I wrote this utility to extract the most value from two services I love dearly:
- Goodreads
- My local public library
Whenever I come across a title I'd like to read some day, I store it on my Goodreads shelf. When I'd like to visit my local library branch, I visit biblio.dcain.me to see which titles are available to be checked out.
My local library branch does not have the most extensive collection. Instead of meandering the stacks until I find a book I like, or fruitlessly querying the catalog to see if that interesting new book is on the shelf, I'd much rather have a script do the hard work for me.

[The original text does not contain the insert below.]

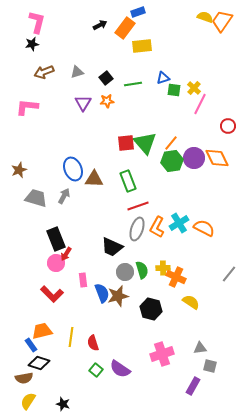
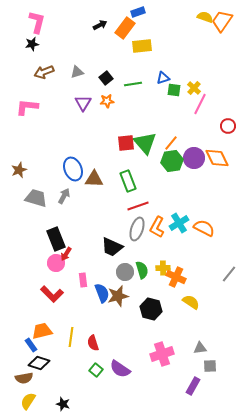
gray square at (210, 366): rotated 16 degrees counterclockwise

The web interface currently supports Alameda County, San Francisco, and Seattle, but if you live near one of the ~190 public libraries using the BiblioCommons system, then running this software locally should work for you. It relies on undocumented APIs, so your mileage may vary.

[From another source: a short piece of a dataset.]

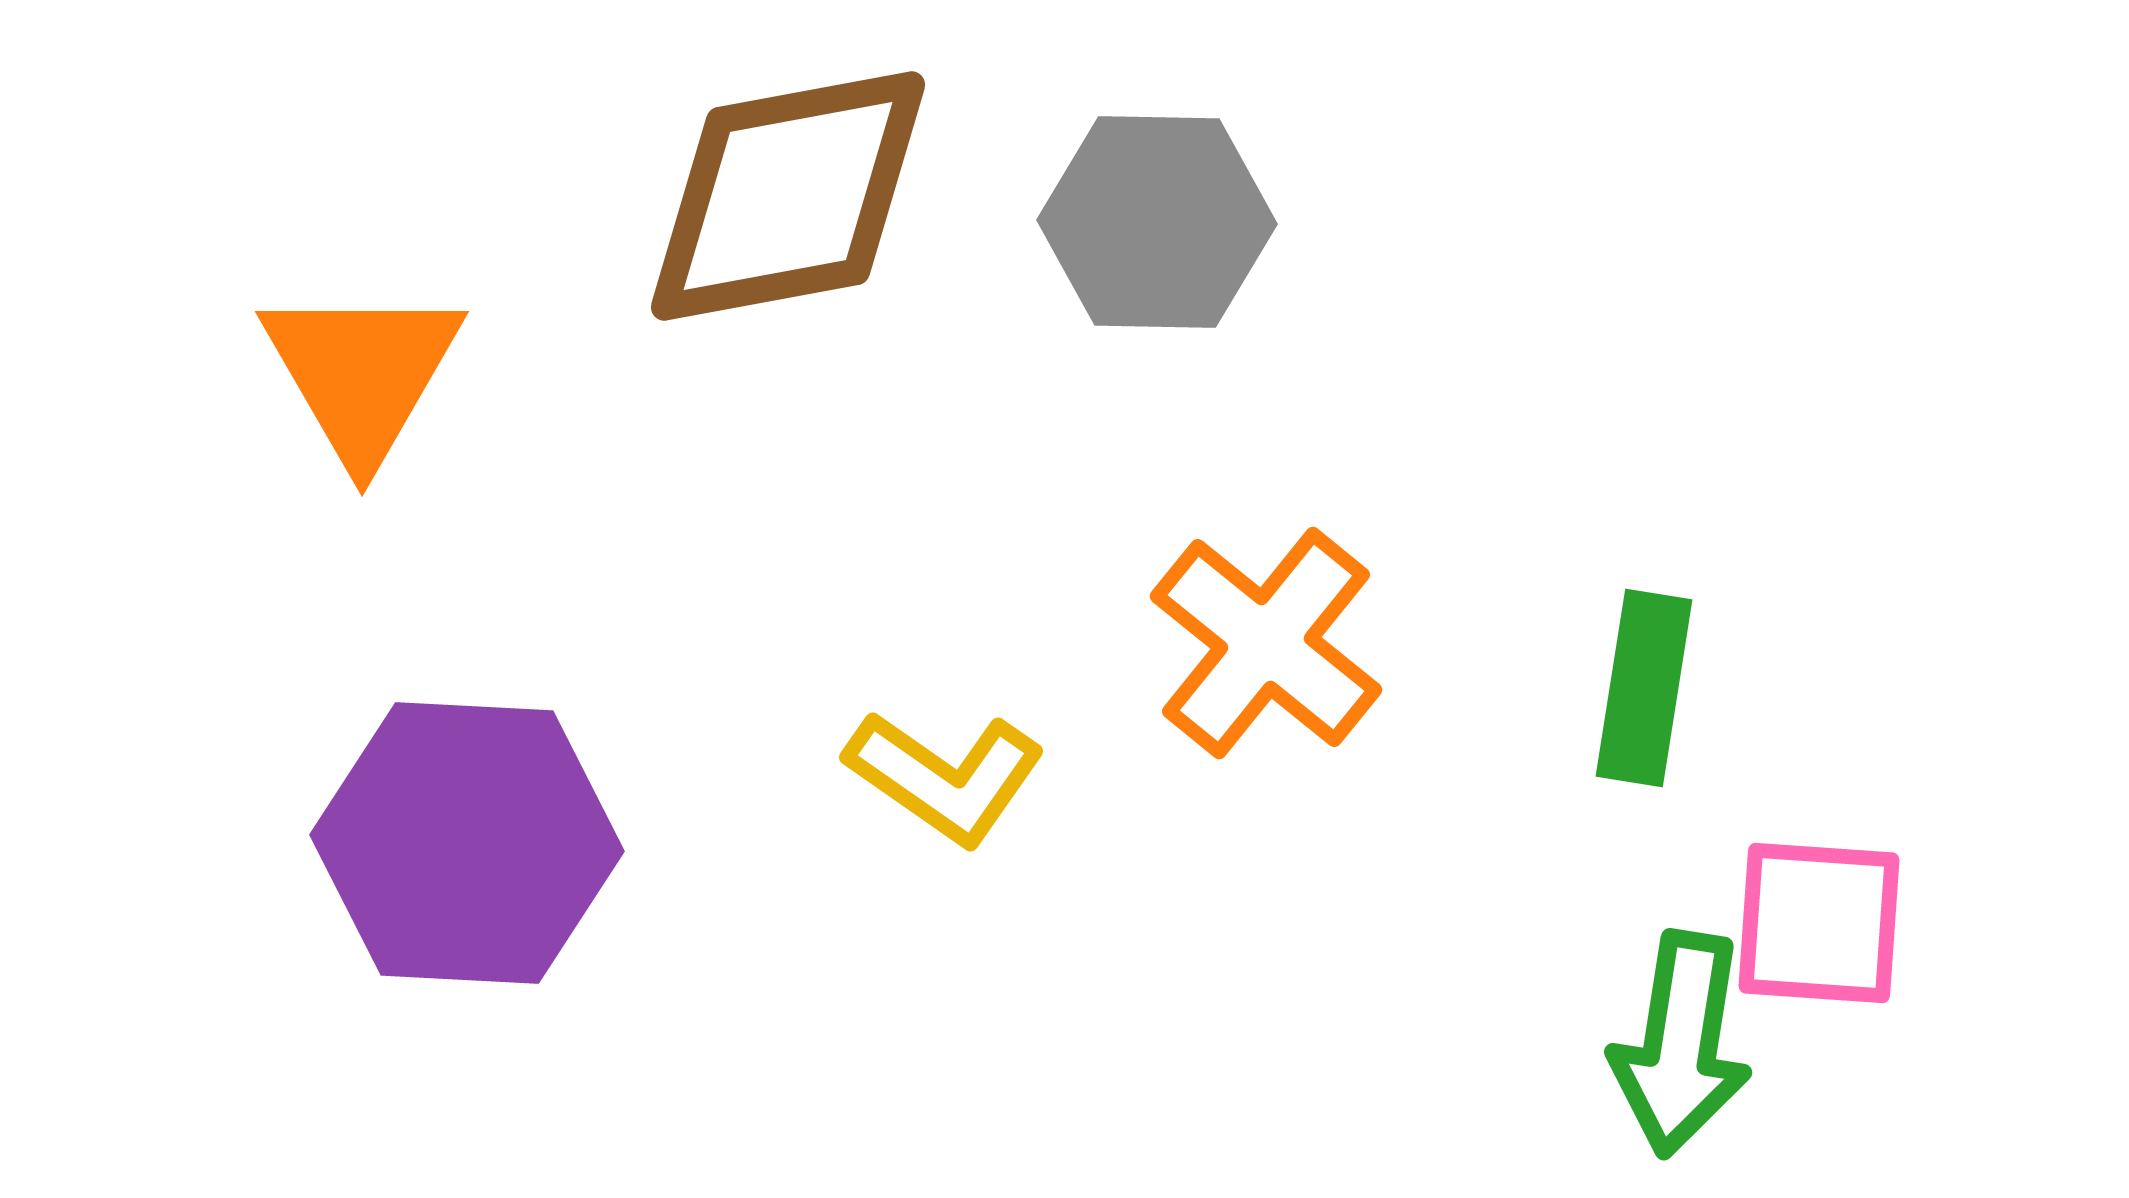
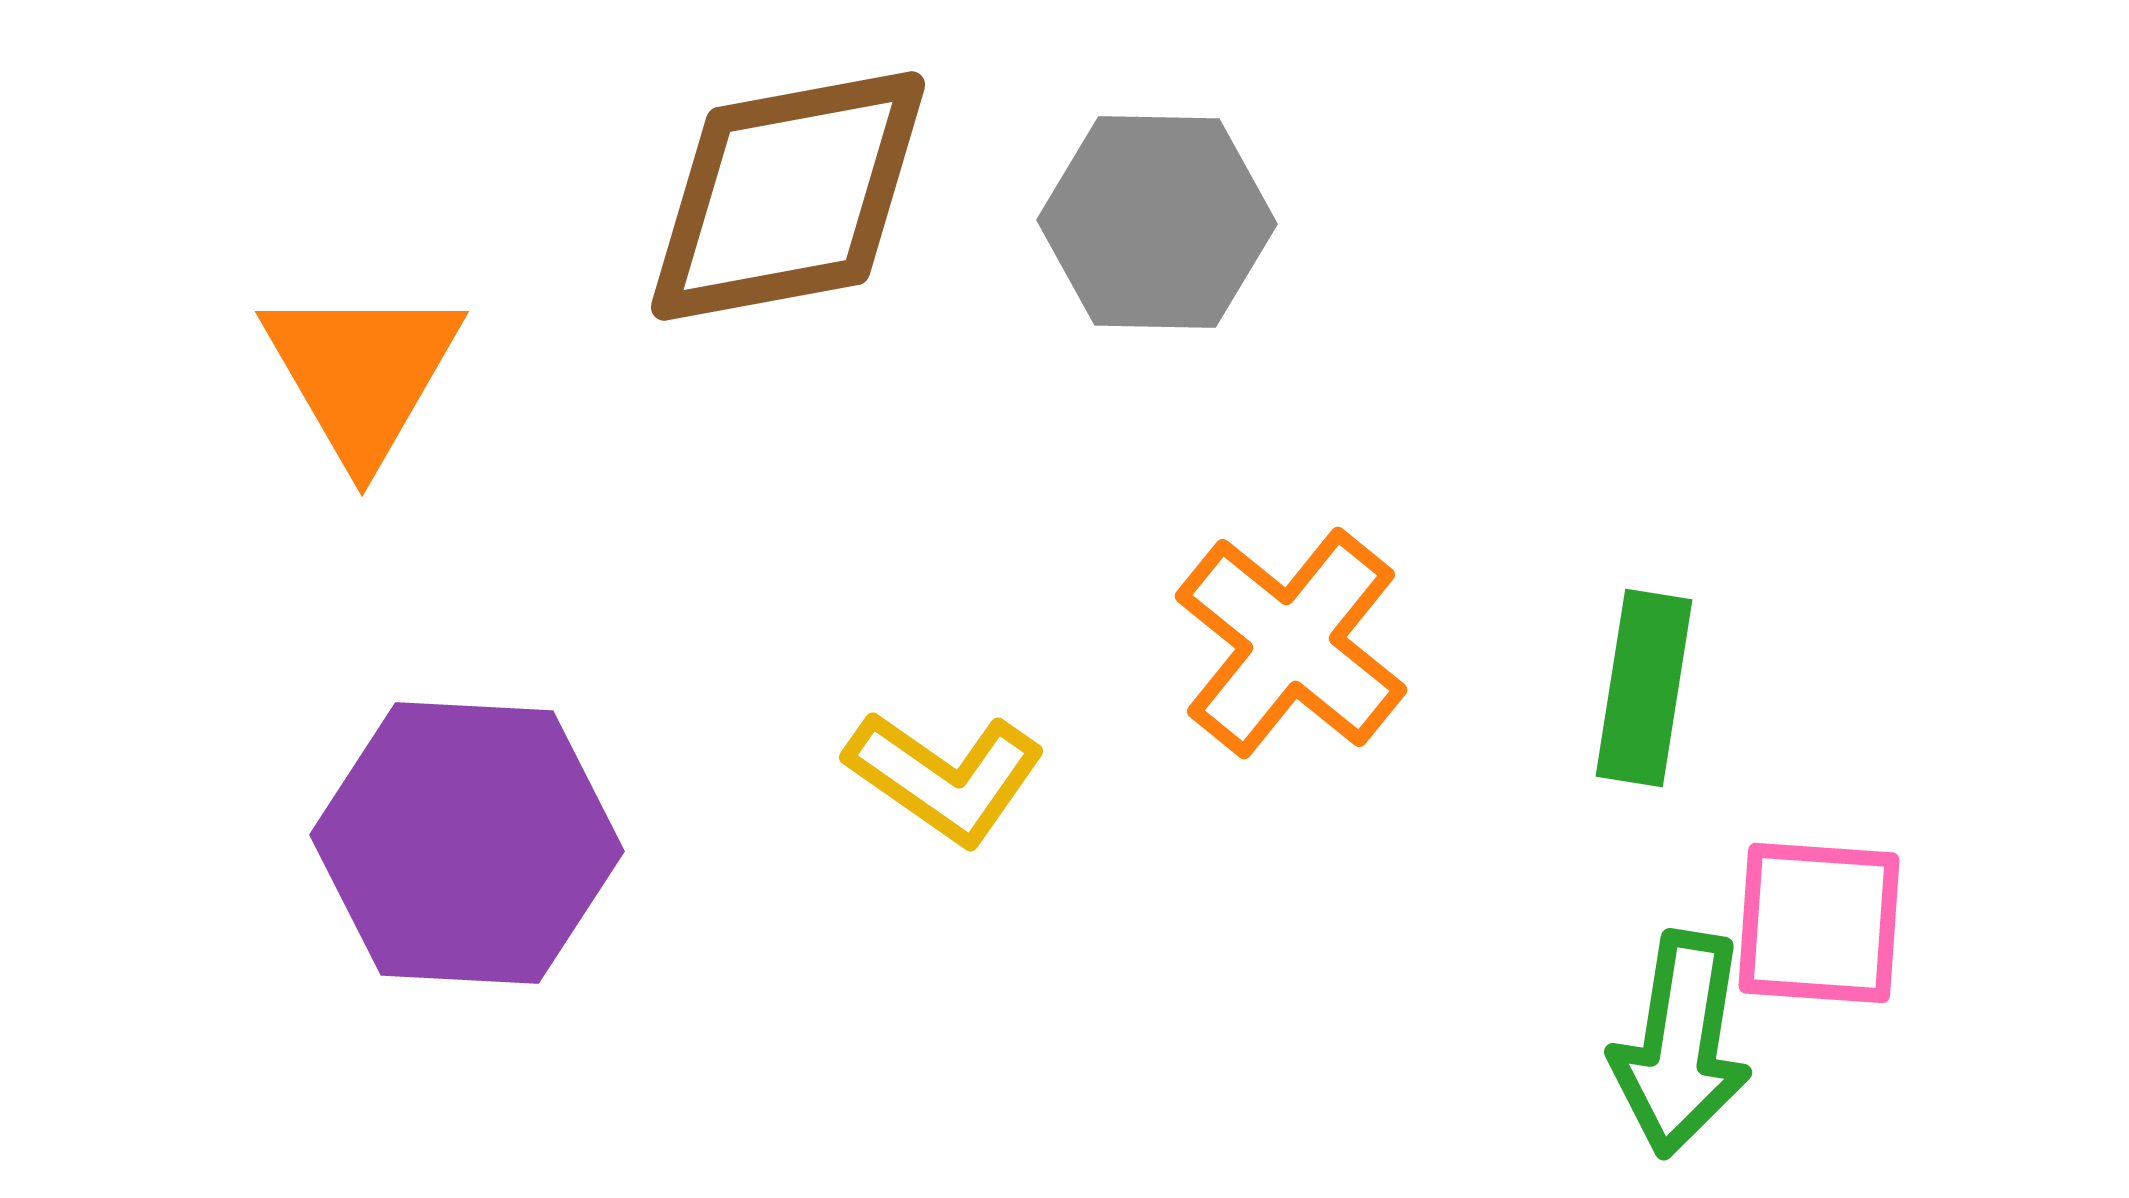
orange cross: moved 25 px right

You can also use just the Python backend locally.
- The
bibliophile
Python package does the legwork of querying Goodreads & BiblioCommons (respectively, these are the services needed to find which books I'm interested in, and which books are available at the library). - This repository defines some Lambda functions that are deployed to public
endpoints, accessible at api.dcain.me
- Function are configured with an API Gateway to enable a REST API.
serverless
provides automated deployment & configuration on AWS.
- A web app provides the user interface on biblio.dcain.me.
- Download Docker.
We choose to Dockerize the pip environment because both
grequests
andlxml
(dependencies ofbibliophile
) are C-based, and need to compile binaries for use on the Lambda VM. By using Docker, we can make use of an image that mirrors exactly what AWS will run in Lambda-land. - Create an IAM user for
serverless
with permissions to create CloudFormation stacks, S3 buckets, Lambda functions, and more. Standard practice withserverless
is to just grant the user an administrator policy, though this is not ideal security. - Create access keys for the
serverless
user - (one-time) create the
customDomain
that the API will be served on:(Note that new domains may take up to 40 minutes to initialize)npm run serverless create_domain
- Deploy the latest version of the endpoint:
npm run deploy
Once the above is done, a simple end-to-end test:
curl -X POST 'https://api.dcain.me/bibliophile/read_shelf' \
--header "Content-Type: application/json" \
--data '{"userId": "41926065", "shelf": "to-read"}'
Configuration for serverless deploy
is contained in serverless.yml
.
If you want to deploy this service to your own domain, you'll need to
tweak settings in there (namely, changing domain names).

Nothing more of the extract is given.